По мере того как Пьер приближался к Поварской, дым становился сильнее и сильнее, становилось даже тепло от огня пожара. Изредка взвивались огненные языка из за крыш домов. Больше народу встречалось на улицах, и народ этот был тревожнее. Но Пьер, хотя и чувствовал, что что то такое необыкновенное творилось вокруг него, не отдавал себе отчета о том, что он подходил к пожару. Проходя по тропинке, шедшей по большому незастроенному месту, примыкавшему одной стороной к Поварской, другой к садам дома князя Грузинского, Пьер вдруг услыхал подле самого себя отчаянный плач женщины. Он остановился, как бы пробудившись от сна, и поднял голову.

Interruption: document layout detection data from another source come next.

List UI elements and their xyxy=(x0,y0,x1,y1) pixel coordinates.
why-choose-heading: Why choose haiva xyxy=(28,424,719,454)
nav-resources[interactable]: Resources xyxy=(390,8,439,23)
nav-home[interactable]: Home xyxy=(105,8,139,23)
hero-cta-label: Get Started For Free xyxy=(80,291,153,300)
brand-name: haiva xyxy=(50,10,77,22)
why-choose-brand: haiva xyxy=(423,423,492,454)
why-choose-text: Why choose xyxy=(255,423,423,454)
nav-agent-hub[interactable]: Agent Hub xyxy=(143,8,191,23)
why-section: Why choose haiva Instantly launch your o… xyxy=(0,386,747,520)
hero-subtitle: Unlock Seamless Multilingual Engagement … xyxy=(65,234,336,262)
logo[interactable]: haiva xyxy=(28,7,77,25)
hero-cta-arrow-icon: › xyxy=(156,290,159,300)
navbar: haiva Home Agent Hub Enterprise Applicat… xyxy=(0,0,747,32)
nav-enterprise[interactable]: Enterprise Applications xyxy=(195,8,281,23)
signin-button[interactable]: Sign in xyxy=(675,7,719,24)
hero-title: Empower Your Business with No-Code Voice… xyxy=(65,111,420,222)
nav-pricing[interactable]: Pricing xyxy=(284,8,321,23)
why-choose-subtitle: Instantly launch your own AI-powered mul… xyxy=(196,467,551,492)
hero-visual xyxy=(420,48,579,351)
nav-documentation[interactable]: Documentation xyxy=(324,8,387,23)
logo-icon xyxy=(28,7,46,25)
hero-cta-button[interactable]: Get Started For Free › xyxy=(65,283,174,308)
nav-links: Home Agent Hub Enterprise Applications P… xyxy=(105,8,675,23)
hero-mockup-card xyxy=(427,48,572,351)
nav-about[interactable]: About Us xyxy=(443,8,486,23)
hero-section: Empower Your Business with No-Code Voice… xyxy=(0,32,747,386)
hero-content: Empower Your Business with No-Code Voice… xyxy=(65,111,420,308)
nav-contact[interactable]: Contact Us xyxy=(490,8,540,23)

В стороне от тропинки, на засохшей пыльной траве, были свалены кучей домашние пожитки: перины, самовар, образа и сундуки. На земле подле сундуков сидела немолодая худая женщина, с длинными высунувшимися верхними зубами, одетая в черный салоп и чепчик. Женщина эта, качаясь и приговаривая что то, надрываясь плакала. Две девочки, от десяти до двенадцати лет, одетые в грязные коротенькие платьица и салопчики, с выражением недоумения на бледных, испуганных лицах, смотрели на мать. Меньшой мальчик, лет семи, в чуйке и в чужом огромном картузе, плакал на руках старухи няньки. Босоногая грязная девка сидела на сундуке и, распустив белесую косу, обдергивала опаленные волосы, принюхиваясь к ним. Муж, невысокий сутуловатый человек в вицмундире, с колесообразными бакенбардочками и гладкими височками, видневшимися из под прямо надетого картуза, с неподвижным лицом раздвигал сундуки, поставленные один на другом, и вытаскивал из под них какие то одеяния.